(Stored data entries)
+++

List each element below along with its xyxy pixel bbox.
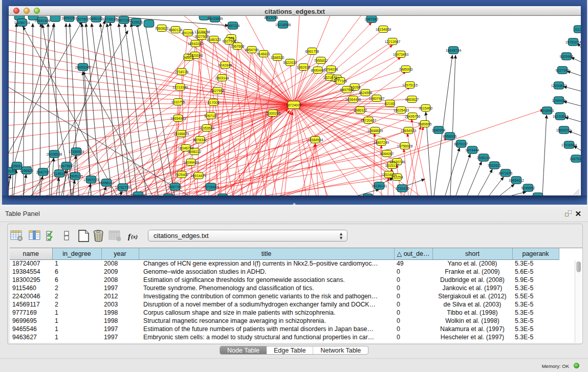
svg-text:11353594: 11353594 xyxy=(199,126,214,130)
svg-text:7986322: 7986322 xyxy=(354,108,367,112)
svg-text:16914479: 16914479 xyxy=(191,174,207,178)
svg-text:114519: 114519 xyxy=(54,172,66,176)
svg-text:16154808: 16154808 xyxy=(376,28,391,31)
svg-text:19166829: 19166829 xyxy=(173,132,189,136)
svg-text:9329966: 9329966 xyxy=(560,55,574,58)
svg-text:8878342: 8878342 xyxy=(193,138,207,142)
svg-text:9457791: 9457791 xyxy=(168,185,182,189)
svg-text:26495756: 26495756 xyxy=(405,115,421,118)
svg-text:16210643: 16210643 xyxy=(553,115,569,118)
svg-text:8471676: 8471676 xyxy=(499,171,513,175)
svg-text:16136141: 16136141 xyxy=(372,184,387,188)
svg-text:15716485: 15716485 xyxy=(203,185,219,189)
svg-text:10688609: 10688609 xyxy=(367,129,383,133)
svg-text:18807249: 18807249 xyxy=(374,141,389,144)
svg-text:15751074: 15751074 xyxy=(565,40,581,44)
svg-text:1244419: 1244419 xyxy=(552,99,566,102)
svg-text:3267110: 3267110 xyxy=(204,114,217,118)
svg-text:1362615: 1362615 xyxy=(297,65,311,69)
svg-text:10654112: 10654112 xyxy=(509,179,524,182)
svg-text:62160: 62160 xyxy=(385,102,395,105)
svg-text:9227342: 9227342 xyxy=(556,69,570,72)
svg-text:12093822: 12093822 xyxy=(551,84,567,87)
svg-text:15692971: 15692971 xyxy=(556,128,572,132)
svg-text:2087682: 2087682 xyxy=(365,17,379,21)
svg-text:20206538: 20206538 xyxy=(47,152,62,156)
svg-text:1527602: 1527602 xyxy=(76,17,90,21)
svg-text:7485003: 7485003 xyxy=(399,68,413,71)
svg-text:7625402: 7625402 xyxy=(175,173,189,177)
svg-text:891295: 891295 xyxy=(182,31,194,35)
svg-text:2942737: 2942737 xyxy=(36,170,50,174)
svg-text:2803144: 2803144 xyxy=(215,76,229,80)
svg-text:9084067: 9084067 xyxy=(380,152,394,156)
svg-text:12905135: 12905135 xyxy=(68,174,83,178)
svg-text:9242848: 9242848 xyxy=(219,63,232,67)
svg-text:8427552: 8427552 xyxy=(211,89,225,93)
svg-text:7632621: 7632621 xyxy=(488,164,502,167)
svg-text:10025433: 10025433 xyxy=(394,108,409,112)
svg-text:7515521: 7515521 xyxy=(129,20,143,24)
svg-text:3624554: 3624554 xyxy=(359,91,373,95)
svg-text:16782759: 16782759 xyxy=(115,186,131,189)
svg-text:12975115: 12975115 xyxy=(402,83,418,87)
svg-text:7663822: 7663822 xyxy=(155,27,169,30)
svg-text:417006: 417006 xyxy=(208,101,220,104)
svg-text:9245652: 9245652 xyxy=(521,186,535,190)
svg-text:9115460: 9115460 xyxy=(419,106,432,110)
svg-text:18724007: 18724007 xyxy=(286,103,302,107)
svg-text:13226058: 13226058 xyxy=(194,30,210,34)
svg-text:2935114: 2935114 xyxy=(477,156,490,160)
svg-text:8454749: 8454749 xyxy=(245,48,259,52)
svg-text:15720407: 15720407 xyxy=(361,119,377,122)
svg-text:17359924: 17359924 xyxy=(69,150,84,154)
svg-text:16120746: 16120746 xyxy=(389,160,405,164)
svg-text:19654923: 19654923 xyxy=(401,129,417,133)
svg-text:20053346: 20053346 xyxy=(75,65,91,69)
svg-text:6879197: 6879197 xyxy=(454,142,468,146)
svg-text:16648784: 16648784 xyxy=(446,49,462,52)
svg-text:8186323: 8186323 xyxy=(207,38,221,41)
svg-text:25300265: 25300265 xyxy=(265,112,281,115)
svg-text:19384554: 19384554 xyxy=(308,138,323,142)
svg-text:6466160: 6466160 xyxy=(90,17,103,20)
svg-text:19218506: 19218506 xyxy=(275,23,291,27)
svg-text:19654983: 19654983 xyxy=(170,117,186,120)
svg-text:10975887: 10975887 xyxy=(59,164,75,168)
svg-text:9327508: 9327508 xyxy=(223,39,236,43)
svg-text:17957223: 17957223 xyxy=(83,178,99,182)
svg-text:8660124: 8660124 xyxy=(169,28,183,32)
svg-text:19756928: 19756928 xyxy=(397,144,413,148)
svg-text:10958107: 10958107 xyxy=(99,181,115,185)
svg-text:12213967: 12213967 xyxy=(385,40,401,43)
svg-text:(x): (x) xyxy=(131,233,138,240)
svg-text:20364436: 20364436 xyxy=(345,98,361,101)
svg-text:20691406: 20691406 xyxy=(35,19,51,23)
svg-text:1733426: 1733426 xyxy=(396,187,409,190)
svg-text:9777169: 9777169 xyxy=(334,79,347,83)
svg-text:8990448: 8990448 xyxy=(311,69,325,72)
svg-text:9689695: 9689695 xyxy=(418,122,432,126)
svg-text:1156829: 1156829 xyxy=(20,169,33,172)
svg-text:252254: 252254 xyxy=(391,176,403,179)
svg-text:10807487: 10807487 xyxy=(369,97,385,100)
svg-text:14099489: 14099489 xyxy=(183,161,199,164)
svg-text:16543382: 16543382 xyxy=(188,42,204,46)
svg-text:1167533: 1167533 xyxy=(570,157,581,161)
svg-text:9463627: 9463627 xyxy=(405,98,419,101)
svg-text:7357224: 7357224 xyxy=(226,24,240,28)
svg-text:39159: 39159 xyxy=(8,169,16,173)
svg-text:17016504: 17016504 xyxy=(561,143,577,147)
svg-text:9474444: 9474444 xyxy=(466,148,480,152)
svg-text:8958926: 8958926 xyxy=(443,135,457,138)
svg-text:8813054: 8813054 xyxy=(265,16,278,19)
svg-text:1640954: 1640954 xyxy=(432,128,446,132)
svg-text:835061: 835061 xyxy=(11,164,23,168)
svg-text:6497568: 6497568 xyxy=(340,88,354,92)
svg-text:9146821: 9146821 xyxy=(257,52,271,56)
svg-text:10653267: 10653267 xyxy=(61,16,77,20)
svg-text:16046758: 16046758 xyxy=(178,146,194,150)
svg-text:12923466: 12923466 xyxy=(130,194,146,196)
svg-text:8215953: 8215953 xyxy=(540,109,554,113)
svg-text:2367608: 2367608 xyxy=(231,45,245,48)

+++

_Your task:_ Copy the data precisely. Skip every picture.

_Output of the exercise:_
List each element below along with its xyxy pixel bbox.
svg-text:11353594: 11353594 xyxy=(199,126,214,130)
svg-text:7986322: 7986322 xyxy=(354,108,367,112)
svg-text:16914479: 16914479 xyxy=(191,174,207,178)
svg-text:114519: 114519 xyxy=(54,172,66,176)
svg-text:16154808: 16154808 xyxy=(376,28,391,31)
svg-text:19166829: 19166829 xyxy=(173,132,189,136)
svg-text:9329966: 9329966 xyxy=(560,55,574,58)
svg-text:8878342: 8878342 xyxy=(193,138,207,142)
svg-text:9457791: 9457791 xyxy=(168,185,182,189)
svg-text:26495756: 26495756 xyxy=(405,115,421,118)
svg-text:16210643: 16210643 xyxy=(553,115,569,118)
svg-text:8471676: 8471676 xyxy=(499,171,513,175)
svg-text:16136141: 16136141 xyxy=(372,184,387,188)
svg-text:15716485: 15716485 xyxy=(203,185,219,189)
svg-text:10688609: 10688609 xyxy=(367,129,383,133)
svg-text:18807249: 18807249 xyxy=(374,141,389,144)
svg-text:15751074: 15751074 xyxy=(565,40,581,44)
svg-text:1244419: 1244419 xyxy=(552,99,566,102)
svg-text:3267110: 3267110 xyxy=(204,114,217,118)
svg-text:1362615: 1362615 xyxy=(297,65,311,69)
svg-text:10654112: 10654112 xyxy=(509,179,524,182)
svg-text:62160: 62160 xyxy=(385,102,395,105)
svg-text:9227342: 9227342 xyxy=(556,69,570,72)
svg-text:12093822: 12093822 xyxy=(551,84,567,87)
svg-text:15692971: 15692971 xyxy=(556,128,572,132)
svg-text:2087682: 2087682 xyxy=(365,17,379,21)
svg-text:20206538: 20206538 xyxy=(47,152,62,156)
svg-text:1527602: 1527602 xyxy=(76,17,90,21)
svg-text:7485003: 7485003 xyxy=(399,68,413,71)
svg-text:7625402: 7625402 xyxy=(175,173,189,177)
svg-text:891295: 891295 xyxy=(182,31,194,35)
svg-text:2942737: 2942737 xyxy=(36,170,50,174)
svg-text:2803144: 2803144 xyxy=(215,76,229,80)
svg-text:9084067: 9084067 xyxy=(380,152,394,156)
svg-text:12905135: 12905135 xyxy=(68,174,83,178)
svg-text:9242848: 9242848 xyxy=(219,63,232,67)
svg-text:8427552: 8427552 xyxy=(211,89,225,93)
svg-text:7632621: 7632621 xyxy=(488,164,502,167)
svg-text:10025433: 10025433 xyxy=(394,108,409,112)
svg-text:7515521: 7515521 xyxy=(129,20,143,24)
svg-text:3624554: 3624554 xyxy=(359,91,373,95)
svg-text:16782759: 16782759 xyxy=(115,186,131,189)
svg-text:12975115: 12975115 xyxy=(402,83,418,87)
svg-text:7663822: 7663822 xyxy=(155,27,169,30)
svg-text:417006: 417006 xyxy=(208,101,220,104)
svg-text:9245652: 9245652 xyxy=(521,186,535,190)
svg-text:9115460: 9115460 xyxy=(419,106,432,110)
svg-text:18724007: 18724007 xyxy=(286,103,302,107)
svg-text:13226058: 13226058 xyxy=(194,30,210,34)
svg-text:2935114: 2935114 xyxy=(477,156,490,160)
svg-text:8454749: 8454749 xyxy=(245,48,259,52)
svg-text:15720407: 15720407 xyxy=(361,119,377,122)
svg-text:17359924: 17359924 xyxy=(69,150,84,154)
svg-text:16120746: 16120746 xyxy=(389,160,405,164)
svg-text:19654923: 19654923 xyxy=(401,129,417,133)
svg-text:20053346: 20053346 xyxy=(75,65,91,69)
svg-text:6879197: 6879197 xyxy=(454,142,468,146)
svg-text:16648784: 16648784 xyxy=(446,49,462,52)
svg-text:8186323: 8186323 xyxy=(207,38,221,41)
svg-text:25300265: 25300265 xyxy=(265,112,281,115)
svg-text:19384554: 19384554 xyxy=(308,138,323,142)
svg-text:6466160: 6466160 xyxy=(90,17,103,20)
svg-text:19218506: 19218506 xyxy=(275,23,291,27)
svg-text:19654983: 19654983 xyxy=(170,117,186,120)
svg-text:10975887: 10975887 xyxy=(59,164,75,168)
svg-text:9327508: 9327508 xyxy=(223,39,236,43)
svg-text:17957223: 17957223 xyxy=(83,178,99,182)
svg-text:8660124: 8660124 xyxy=(169,28,183,32)
svg-text:19756928: 19756928 xyxy=(397,144,413,148)
svg-text:10958107: 10958107 xyxy=(99,181,115,185)
svg-text:12213967: 12213967 xyxy=(385,40,401,43)
svg-text:(x): (x) xyxy=(131,233,138,240)
svg-text:20364436: 20364436 xyxy=(345,98,361,101)
svg-text:20691406: 20691406 xyxy=(35,19,51,23)
svg-text:1733426: 1733426 xyxy=(396,187,409,190)
svg-text:9777169: 9777169 xyxy=(334,79,347,83)
svg-text:8990448: 8990448 xyxy=(311,69,325,72)
svg-text:9689695: 9689695 xyxy=(418,122,432,126)
svg-text:1156829: 1156829 xyxy=(20,169,33,172)
svg-text:252254: 252254 xyxy=(391,176,403,179)
svg-text:10807487: 10807487 xyxy=(369,97,385,100)
svg-text:14099489: 14099489 xyxy=(183,161,199,164)
svg-text:16543382: 16543382 xyxy=(188,42,204,46)
svg-text:1167533: 1167533 xyxy=(570,157,581,161)
svg-text:9463627: 9463627 xyxy=(405,98,419,101)
svg-text:7357224: 7357224 xyxy=(226,24,240,28)
svg-text:39159: 39159 xyxy=(8,169,16,173)
svg-text:17016504: 17016504 xyxy=(561,143,577,147)
svg-text:9474444: 9474444 xyxy=(466,148,480,152)
svg-text:8958926: 8958926 xyxy=(443,135,457,138)
svg-text:8813054: 8813054 xyxy=(265,16,278,19)
svg-text:1640954: 1640954 xyxy=(432,128,446,132)
svg-text:835061: 835061 xyxy=(11,164,23,168)
svg-text:6497568: 6497568 xyxy=(340,88,354,92)
svg-text:9146821: 9146821 xyxy=(257,52,271,56)
svg-text:10653267: 10653267 xyxy=(61,16,77,20)
svg-text:16046758: 16046758 xyxy=(178,146,194,150)
svg-text:12923466: 12923466 xyxy=(130,194,146,196)
svg-text:8215953: 8215953 xyxy=(540,109,554,113)
svg-text:2367608: 2367608 xyxy=(231,45,245,48)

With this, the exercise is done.